The PERK-Dependent Molecular Mechanisms as a Novel Therapeutic Target for Neurodegenerative Diseases

Abstract

Higher prevalence of neurodegenerative diseases is strictly connected with progressive aging of the world population. Interestingly, a broad range of age-related, neurodegenerative diseases is characterized by a common pathological mechanism-accumulation of misfolded and unfolded proteins within the cells. Under certain circumstances, such protein aggregates may evoke endoplasmic reticulum (ER) stress conditions and subsequent activation of the unfolded protein response (UPR) signaling pathways via the protein kinase RNA-like endoplasmic reticulum kinase (PERK)-dependent manner. Under mild to moderate ER stress, UPR has a pro-adaptive role. However, severe or long-termed ER stress conditions directly evoke shift of the UPR toward its pro-apoptotic branch, which is considered to be a possible cause of neurodegeneration. To this day, there is no effective cure for Alzheimer's disease (AD), Parkinson's disease (PD), Huntington's disease (HD), or prion disease. Currently available treatment approaches for these diseases are only symptomatic and cannot affect the disease progression. Treatment strategies, currently under detailed research, include inhibition of the PERK-dependent UPR signaling branches. The newest data have reported that the use of small-molecule inhibitors of the PERK-mediated signaling branches may contribute to the development of a novel, ground-breaking therapeutic approach for neurodegeneration. In this review, we critically describe all the aspects associated with such targeted therapy against neurodegenerative proteopathies.
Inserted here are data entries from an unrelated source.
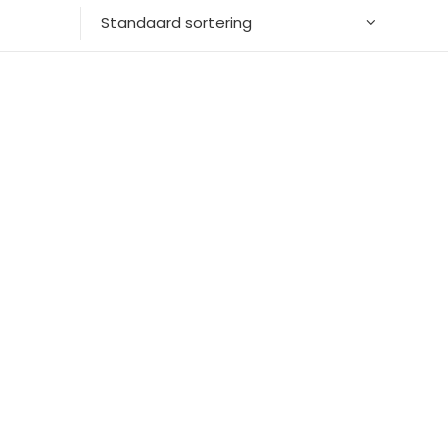
Standaard sortering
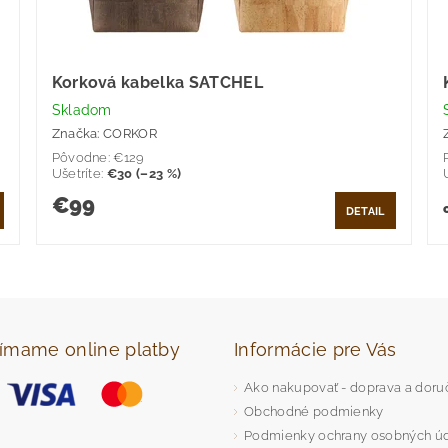
Korková kabelka SATCHEL
Skladom
Značka:
CORKOR
Pôvodne:
€129
Ušetríte
:
€30 (–23 %)
€99
DETAIL
jímame online platby
Informácie pre Vás
Ako nakupovať - doprava a doru
Obchodné podmienky
Podmienky ochrany osobných ú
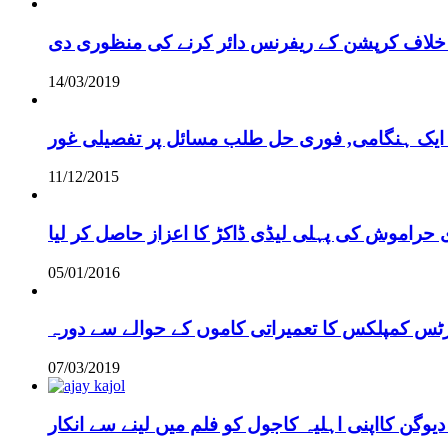
خلاف کرپشن کے ریفرنس دائر کرنے کی منظوری دی
14/03/2019
 ایک ہنگامی, فوری حل طلب مسائل پر تفصیلی غور
11/12/2015
 حراموش کی پہلی لیڈی ڈاکڑ کا اعزاز حاصل کر لیا
05/01/2016
رٹس کمپلکس کا تعمیراتی کاموں کے حوالے سے دورہ
07/03/2019
دیوگن کااپنی اہلیہ کاجول کو فلم میں لینے سے انکار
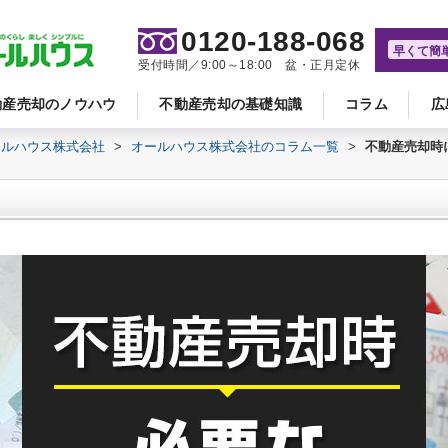
0120-188-068
早くて簡
受付時間／9:00～18:00 盆・正月定休
動産売却のノウハウ
不動産売却の基礎知識
コラム
広
ールハウス株式会社
>
オールハウス株式会社のコラム一覧
>
不動産売却時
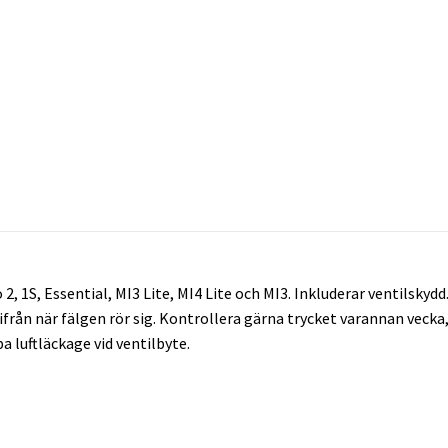
, 1S, Essential, MI3 Lite, MI4 Lite och MI3. Inkluderar ventilskydd.
nifrån när fälgen rör sig. Kontrollera gärna trycket varannan veck
a luftläckage vid ventilbyte.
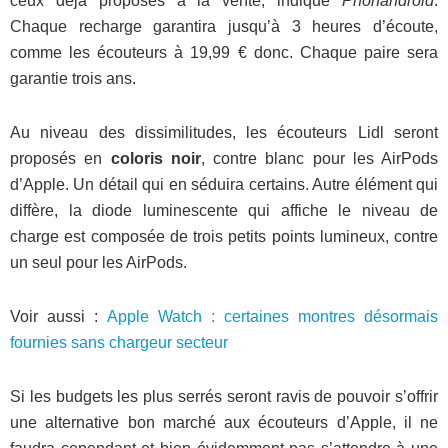
ceux déjà proposés à la vente, indique
Phonandroid
.
Chaque recharge garantira jusqu’à 3 heures d’écoute,
comme les écouteurs à 19,99 € donc. Chaque paire sera
garantie trois ans.
Au niveau des dissimilitudes, les écouteurs Lidl seront
proposés en
coloris noir
, contre blanc pour les AirPods
d’Apple. Un détail qui en séduira certains. Autre élément qui
diffère, la diode luminescente qui affiche le niveau de
charge est composée de trois petits points lumineux, contre
un seul pour les AirPods.
Voir aussi :
Apple Watch : certaines montres désormais
fournies sans chargeur secteur
Si les budgets les plus serrés seront ravis de pouvoir s’offrir
une alternative bon marché aux écouteurs d’Apple, il ne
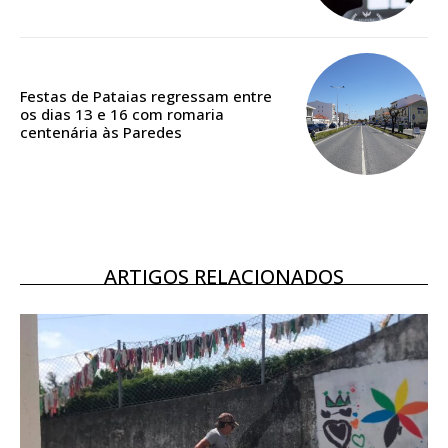
Acesso ao conteúdo online
Acesso aos conteúdos Exclusivos para
assinantes
Ofertas para assinatura anual
Festas de Pataias regressam entre
os dias 13 e 16 com romaria
centenária às Paredes
Escolha o plano
ASSINATURA
DIGITAL ANUAL
ARTIGOS RELACIONADOS
16
€
12 meses
Acesso ao conteúdo online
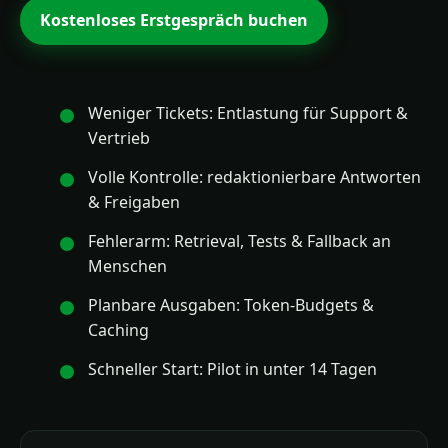
Kostenloses Erstgespräch buchen
Weniger Tickets: Entlastung für Support &
Vertrieb
Volle Kontrolle: redaktionierbare Antworten
& Freigaben
Fehlerarm: Retrieval, Tests & Fallback an
Menschen
Planbare Ausgaben: Token‑Budgets &
Caching
Schneller Start: Pilot in unter 14 Tagen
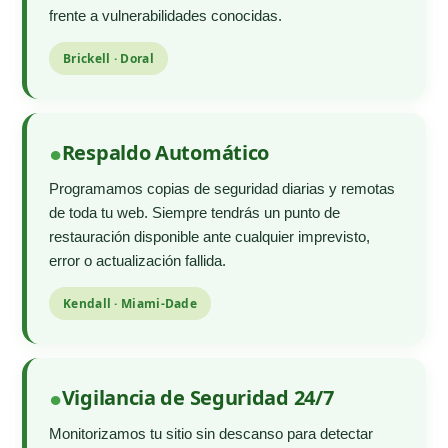
frente a vulnerabilidades conocidas.
Brickell · Doral
Respaldo Automático
Programamos copias de seguridad diarias y remotas
de toda tu web. Siempre tendrás un punto de
restauración disponible ante cualquier imprevisto,
error o actualización fallida.
Kendall · Miami-Dade
Vigilancia de Seguridad 24/7
Monitorizamos tu sitio sin descanso para detectar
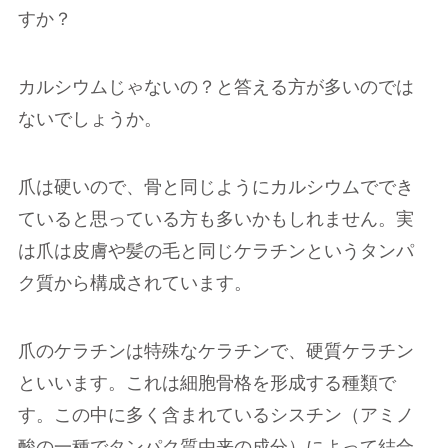
すか？
カルシウムじゃないの？と答える方が多いのでは
ないでしょうか。
爪は硬いので、骨と同じようにカルシウムででき
ていると思っている方も多いかもしれません。実
は爪は皮膚や髪の毛と同じケラチンというタンパ
ク質から構成されています。
爪のケラチンは特殊なケラチンで、硬質ケラチン
といいます。これは細胞骨格を形成する種類で
す。この中に多く含まれているシスチン（アミノ
酸の一種でタンパク質由来の成分）によって結合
Keywords: Alzheimer’s disease; PERK; PERK inhibitors; Parkinson’s disease; apoptosis; endoplasmic reticulum stress; neurodegeneration; neurodegenerative diseases; unfolded protein response.

Figure 1

The schematic view of molecular perturbances resulting in subsequent activation of the protein kinase RNA-like endoplasmic reticulum kinase (PERK)-dependent unfolded protein response (UPR) signaling pathway in the following neurodegenerative disorders: (A) Alzheimer’s disease (AD), (B) Parkinson’s disease (PD), (C) Huntington’s disease (HD), and (D) prion disease. More details are included in the text of the manuscript.

Figure 2

Small-molecule inhibitors of the protein kinase RNA-like endoplasmic reticulum kinase (PERK)-dependent UPR signaling pathway and their targets of action. Numerous studies have suggested that the pathogenesis of neurodegenerative diseases, including Alzheimer’s disease (AD), is correlated with the accumulation of misfolded and unfolded proteins, which may directly or indirectly trigger endoplasmic reticulum (ER) stress conditions and activation of the PERK-dependent unfolded protein response (UPR) signaling pathways. The upregulation of specific mechanisms related to the PERK branch of UPR signaling and AD pathogenesis is indicated by arrow, downregulation by inhibiting line, whereas GADD34-mediated dephosphorylation of eIF2α in a negative feedback loop by dotted arrow. Under mild-to-moderate ER stress conditions, UPR has a pro-adaptive role, whereas severe or long-termed ER stress conditions directly evoke shift of the UPR toward its pro-apoptotic branch, leading to neurodegeneration. The newest data have reported that pharmacological modulation of the PERK-dependent branch of the UPR signaling pathway via small-molecule inhibitors may constitute a novel treatment strategy against neurodegeneration.